When it comes to sorting algorithms, the bubble sort algorithm is one of the simplest and most widely known. It is an elementary sorting algorithm that works by repeatedly swapping adjacent elements if they are in the wrong order. In this article, we will explore how the bubble sort algorithm works and its time complexity.
How Bubble Sort Works
The bubble sort algorithm gets its name from the way smaller elements “bubble” to the top of the list. The basic idea behind this algorithm is to repeatedly compare adjacent elements and swap them if they are in the wrong order.
Let’s take a look at an example to understand how bubble sort works:
- Step 1: Start with an unsorted list of numbers: [7, 3, 9, 2]
- Step 2: Compare the first two elements (7 and 3).

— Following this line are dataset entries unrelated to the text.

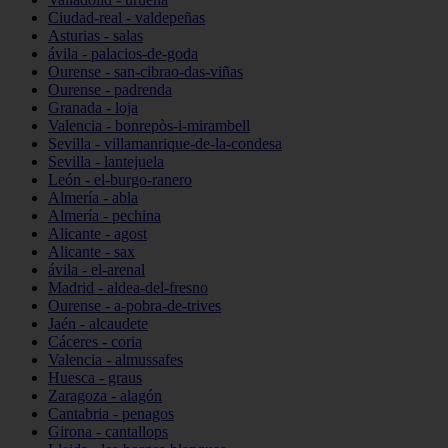
Ciudad-real - valdepeñas
Asturias - salas
ávila - palacios-de-goda
Ourense - san-cibrao-das-viñas
Ourense - padrenda
Granada - loja
Valencia - bonrepòs-i-mirambell
Sevilla - villamanrique-de-la-condesa
Sevilla - lantejuela
León - el-burgo-ranero
Almería - abla
Almería - pechina
Alicante - agost
Alicante - sax
ávila - el-arenal
Madrid - aldea-del-fresno
Ourense - a-pobra-de-trives
Jaén - alcaudete
Cáceres - coria
Valencia - almussafes
Huesca - graus
Zaragoza - alagón
Cantabria - penagos
Girona - cantallops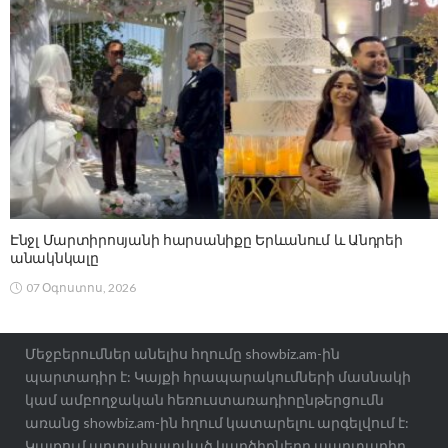
Էնջլ Մարտիրոսյանի հարսանիքը Երևանում և Անդրեի
անակնկալը
07 Օգոստոս, 2026
Մեջբերումներ անելիս հղումը showbiz.am-ին
պարտադիր է: Կայքի հրապարակումների մասնակի
կամ ամբողջական հեռուստառադիոընթերցումն
առանց showbiz.am-ին հղում կատարելու արգելվում է:
Կայքում արտահայտված կարծիքները պարտադիր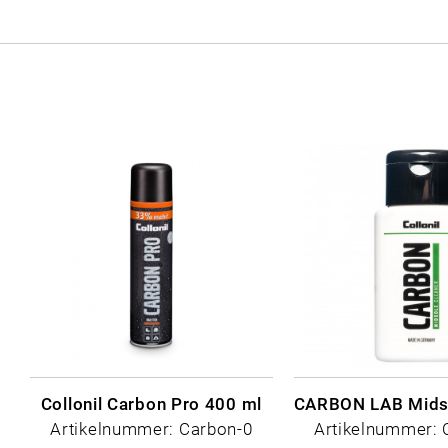
Collonil Carbon Pro 400 ml
Artikelnummer: Carbon-0
Artikelnummer: 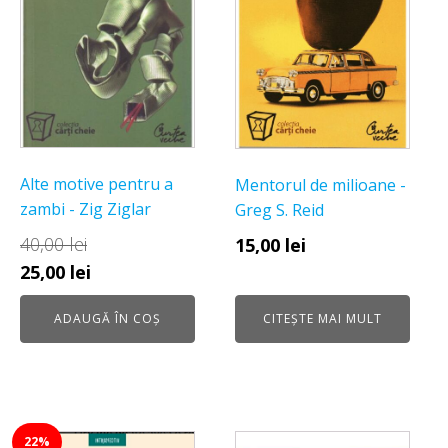
Alte motive pentru a
Mentorul de milioane -
zambi - Zig Ziglar
Greg S. Reid
40,00
lei
15,00
lei
Prețul
Prețul
25,00
lei
inițial
curent
ADAUGĂ ÎN COȘ
CITEȘTE MAI MULT
a
este:
fost:
25,00 lei.
40,00 lei.
22%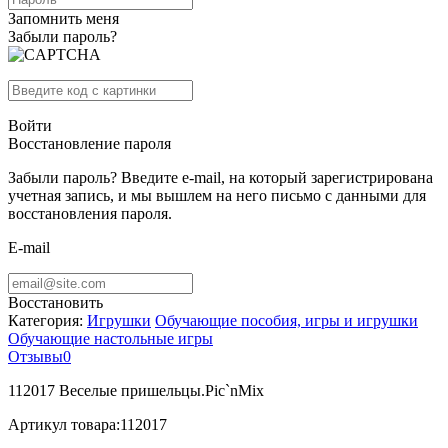
Запомнить меня
Забыли пароль?
Войти
Восстановление пароля
Забыли пароль? Введите e-mail, на который зарегистрирована
учетная запись, и мы вышлем на него письмо с данными для
восстановления пароля.
E-mail
Восстановить
Категория:
Игрушки
Обучающие пособия, игры и игрушки
Обучающие настольные игры
Отзывы
0
112017 Веселые пришельцы.Pic`nMix
Артикул товара:
112017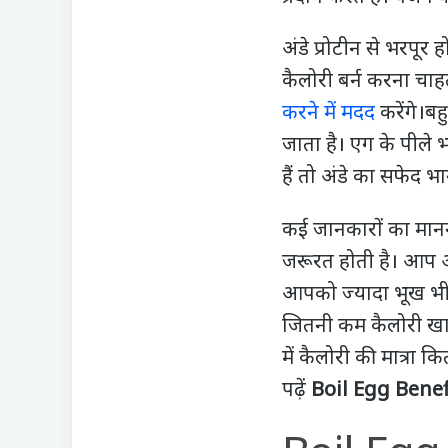
अंडे प्रोटीन से भरपूर 
कैलोरी बर्न करना चा
करने में मदद
करेंगे।बह
जाता है। एग के पीले 
हैं तो अंडे का सफेद भ
कई जानकारों का मानन
जरूरत होती है। आप 
आपको ज्यादा भूख भी 
जितनी कम कैलोरी खाय
में कैलोरी की मात्रा
पढ़ें
Boil Egg Benef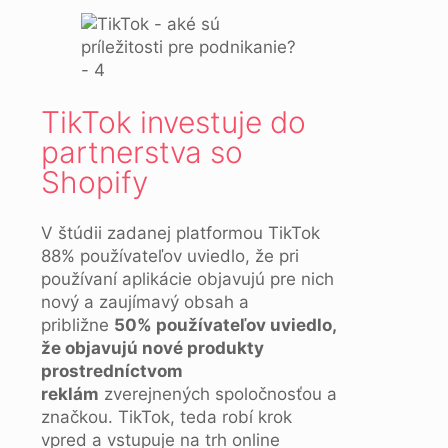
TikTok investuje do
partnerstva so
Shopify
V štúdii zadanej platformou TikTok
88% používateľov uviedlo, že pri
používaní aplikácie objavujú pre nich
nový a zaujímavý obsah a
približne
50% pou
žívateľov uviedlo,
že objavujú nov
é
produkty
prostredníctvom
reklám
zverejnených spoločnosťou a
značkou. TikTok, teda robí krok
vpred a vstupuje na trh online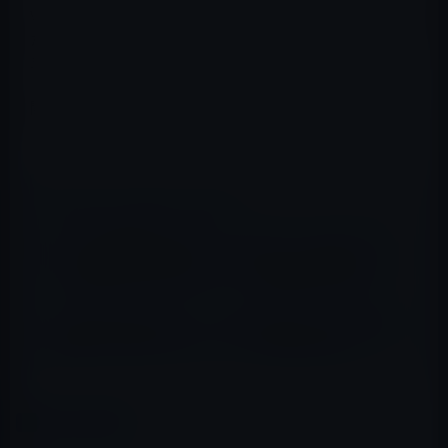
video", "switch on/off WiFi", "switch on/off BT" などの新
たな操作が加わる可能性が大です。リリース時期は来年
早々？とのことです。
関連記事→iOS 5の修正は、問題を（一部）クリアして
も、また新たな問題が生まれるモグラたたき状態に！？
📖 あわせて読みたい記事
iPad 3に搭載されるiOS 5.1（beta 2リリース中）がク
アッドコアCPUをサポートしていることが判明！これ
でiOS版Final Cut Proのリリースが現実になるかも？
SoftBankがiPhone3G・３GSからiPhone 4Sへの機種
変更後、利用できないユーザーへ解決法を公開！
カテゴリー
iOS 10以前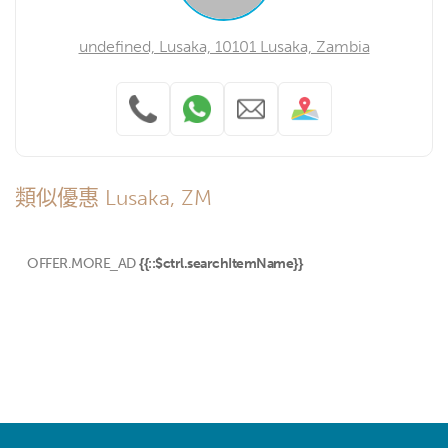
undefined, Lusaka, 10101 Lusaka, Zambia
類似優惠 Lusaka, ZM
OFFER.MORE_AD
{{::$ctrl.searchItemName}}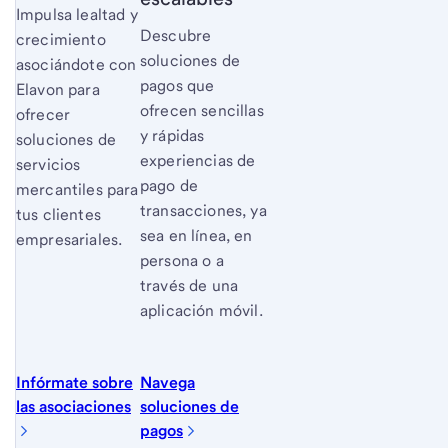
Impulsa lealtad y
Descubre
crecimiento
soluciones de
asociándote con
pagos que
Elavon para
ofrecen sencillas
ofrecer
y rápidas
soluciones de
experiencias de
servicios
pago de
mercantiles para
transacciones, ya
tus clientes
sea en línea, en
empresariales.
persona o a
través de una
aplicación móvil.
Infórmate sobre
Navega
las asociaciones
soluciones de
pagos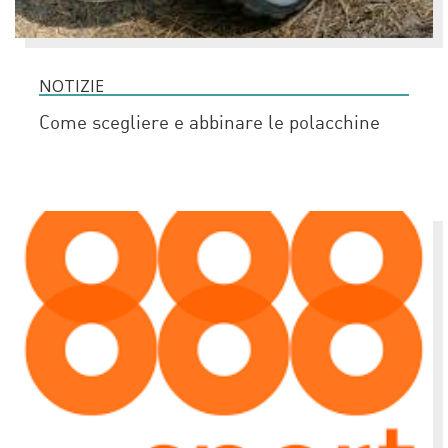
NOTIZIE
Come scegliere e abbinare le polacchine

As 7 is greater than 3, swap them: [3, 7, 9, 2]
- Step 3: Compare the next two elements (7 and 9).
They are already in order.
- Step 4: Compare the next two elements (9 and 2). As 9 is greater than 2, swap them: [3, 7, 2, 9]
This completes one pass of the list. Now we repeat these steps until the list is sorted.
Pseudocode for Bubble Sort Algorithm
The pseudocode for bubble sort can be written as follows:
function bubbleSort(list) n = length(list) for i = 0 to n-1 for j = 0 to n-i-1 if list[j] > list[j+1] swap(list[j], list[j+1])
The outer loop runs from 0 to n-1, where n is the length of the list. The inner loop compares adjacent elements and swaps them if they are in the wrong order. This process is repeated until the entire list is sorted.
Time Complexity of Bubble Sort
The time complexity of bubble sort algorithm is O(n^2), where n is the number of elements in the list. This means that as the size of the input increases, the time taken by bubble sort grows quadratically.
Although bubble sort is simple to understand and implement, it is not efficient for large lists or datasets. Other sorting algorithms, such as quicksort or mergesort, have better average and worst-case time complexities.
Bubble sort is a simple sorting algorithm that works by repeatedly swapping adjacent elements until the entire list is sorted. It has a time complexity of O(n^2), which makes it inefficient for large datasets. However, it serves as a good introduction to sorting algorithms and can be used for small lists or educational purposes.